Unnamed: 0_level_0,WellName,WellNumber,OperatorAlias,Field,TargetFormation,TotalDepth,VerticalDepth,DrillType,UpperPerforation,LowerPerforation,...,CumOil,First6BOE,FirstProdDate,Township,Range,slick,gel,xlinkgel,hybrid,sandmass
APINumber,Unnamed: 1_level_1,Unnamed: 2_level_1,Unnamed: 3_level_1,Unnamed: 4_level_1,Unnamed: 5_level_1,Unnamed: 6_level_1,Unnamed: 7_level_1,Unnamed: 8_level_1,Unnamed: 9_level_1,Unnamed: 10_level_1,Unnamed: 11_level_1,Unnamed: 12_level_1,Unnamed: 13_level_1,Unnamed: 14_level_1,Unnamed: 15_level_1,Unnamed: 16_level_1,Unnamed: 17_level_1,Unnamed: 18_level_1,Unnamed: 19_level_1,Unnamed: 20_level_1,Unnamed: 21_level_1
5001097530000,WEP,4-28-11-3-64,AXIS ENERGY,DJ HORIZONTAL NIOBRARA,NIOBRARA,11431.0,7551.0,H,7519.0,11431.0,...,21072.0,10662.0,2017-04-01,03S,64W,0,0,0,0.0,0.0
5001097540000,WEP,1-28-11-3-64,AXIS ENERGY,DJ HORIZONTAL NIOBRARA,NIOBRARA,11715.0,7594.0,H,8151.0,11715.0,...,23517.0,13185.0,2013-02-01,03S,64W,0,0,0,0.0,0.0
5001098010000,SHARP,24-3-11HC,WARD PETR,WATTENBERG,CODELL,10161.0,7774.0,H,,,...,142659.0,46241.0,2015-01-01,01S,67W,1,0,1,1.0,2533881.0
5001097850000,STATE OF CO,1S-66-36-1609CH,EXTRACTION O&G,THIRD CREEK,NIOBRARA,12177.31,7576.73,H,,,...,16285.0,7094.0,2014-06-01,01S,66W,1,0,1,1.0,3274332.0
5001097830000,STATE OF CO,1S-66-36-0108BH,EXTRACTION O&G,THIRD CREEK,NIOBRARA,12164.98,7511.68,H,,,...,16458.0,8304.0,2014-06-01,01S,66W,1,0,1,1.0,3045143.0


## Modeling with ALL Colorado Features

In [4]:
# Dropping well identifiers
co_all = co_all.drop(['OperatorAlias','WellName','WellNumber','Township','Range','Field',
                      'FirstProdDate','CumBOE','CumGas','CumOil'], axis=1)

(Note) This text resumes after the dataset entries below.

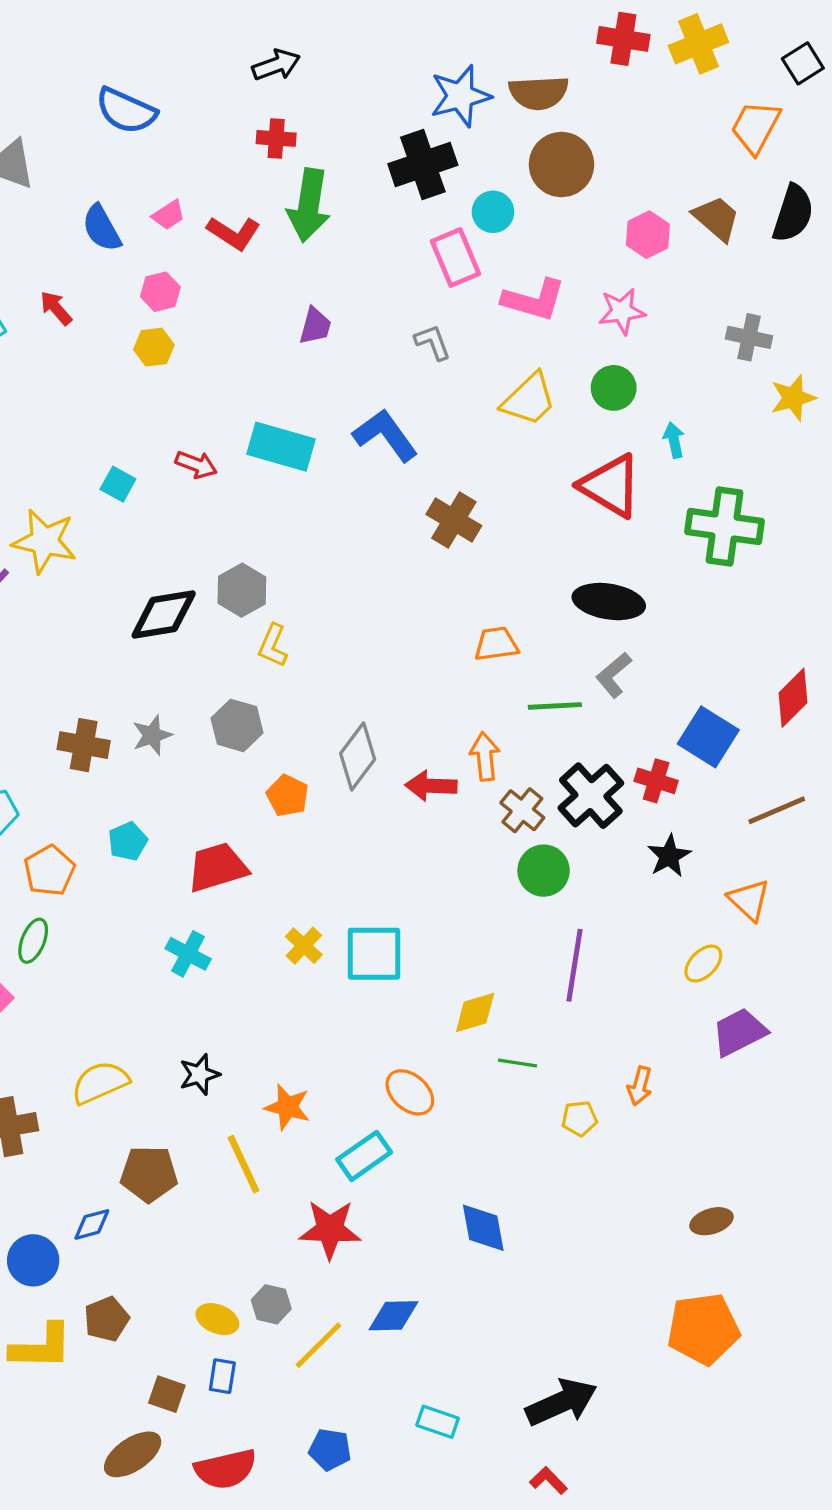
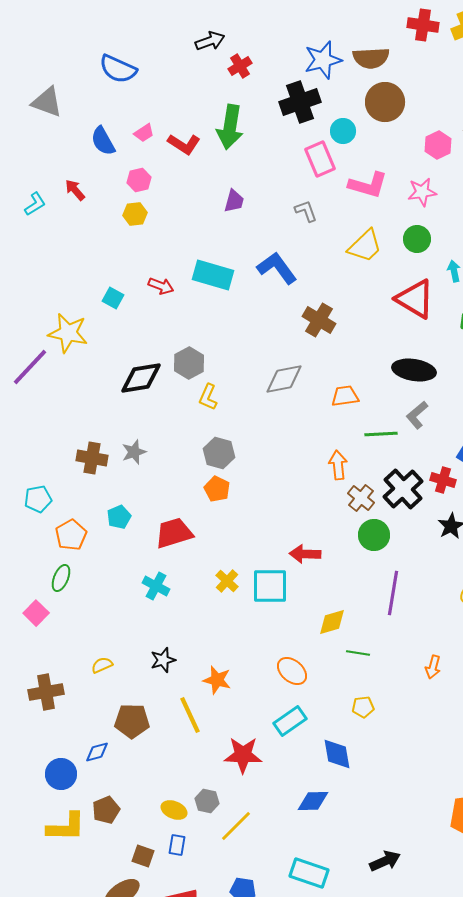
red cross: (276, 138) -> (240, 66), moved, turned -35
gray hexagon: (237, 725) -> (219, 453), moved
gray diamond: (358, 756) -> (284, 379), moved, turned 42
red arrow: (431, 786) -> (305, 554), moved
yellow semicircle: (100, 1083) -> (102, 665), size x0.6
yellow pentagon: (579, 1118) -> (363, 707), moved
cyan rectangle: (364, 1156) -> (290, 721), moved
blue diamond: (394, 1316) -> (313, 801), moved
black arrow: (561, 1402) -> (385, 861), size x0.7
cyan rectangle: (438, 1422) -> (309, 873), size x1.5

co_all = co_all.dropna(axis=0)
co_all_d = pd.get_dummies(co_all)

co_all_features = co_all_d.drop('First6BOE', axis=1)
co_all_target = co_all_d['First6BOE']

Xa_train, Xa_test, ya_train, ya_test = train_test_split(co_all_features, co_all_target, test_size=0.25, random_state=42)

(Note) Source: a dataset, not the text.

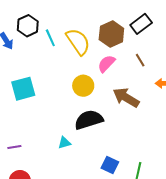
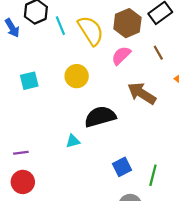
yellow circle: (83, 86) -> (77, 76), moved
cyan square: (23, 89) -> (29, 81), size x0.7
purple line: (14, 147) -> (21, 153), moved
blue square: (110, 165) -> (122, 167), turned 36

### Random Forest Regression

In [5]:
# Instantiate the model
rfra = RandomForestRegressor()
# Fit the model and generate training scores
rfra_train = train_model(rfra, Xa_train, ya_train, 5)
# Generate test scores
rfra_test = test_model(rfra, Xa_test, ya_test, 5)
print(rfra_train)
print(rfra_test)

Training Scores: 0.5452 (+/- 0.0792)
Test Scores: 0.4898 (+/- 0.1184)


In [6]:
from sklearn.feature_selection import RFE
rfr = RandomForestRegressor()
selector = RFE(rfr)
selector = selector.fit(co_all_features, co_all_target)

sel_features = pd.DataFrame(selector.support_,
                                   index = co_all_features.columns,
                                    columns=['Selected']).sort_values('Selected', ascending=False)
sel_features

Unnamed: 0,Selected
TotalDepth,True
gel,True
TargetFormation_NIOBRARA,True
VerticalDepth,True
sandmass,True
hybrid,True
xlinkgel,True
TargetFormation_CODELL,True
slick,True
HorizontalLength,True


From this recursive feature elimination, I will need to eliminate the Target Formation feature and the Drill Type feature, as they are the least important in this model.

In [7]:
co_all = co_all.drop(['DrillType','TargetFormation'], axis=1)

Now, let's get a final baseline of these features for modeling using the random forest regressor.  I need to drop features and then split again.

In [8]:
co_all = pd.get_dummies(co_all)

co_sel_features = co_all.drop('First6BOE', axis=1)
co_all_target = co_all['First6BOE']

Xs_train, Xs_test, ys_train, ys_test = train_test_split(co_sel_features, co_all_target, test_size=0.25, random_state=42)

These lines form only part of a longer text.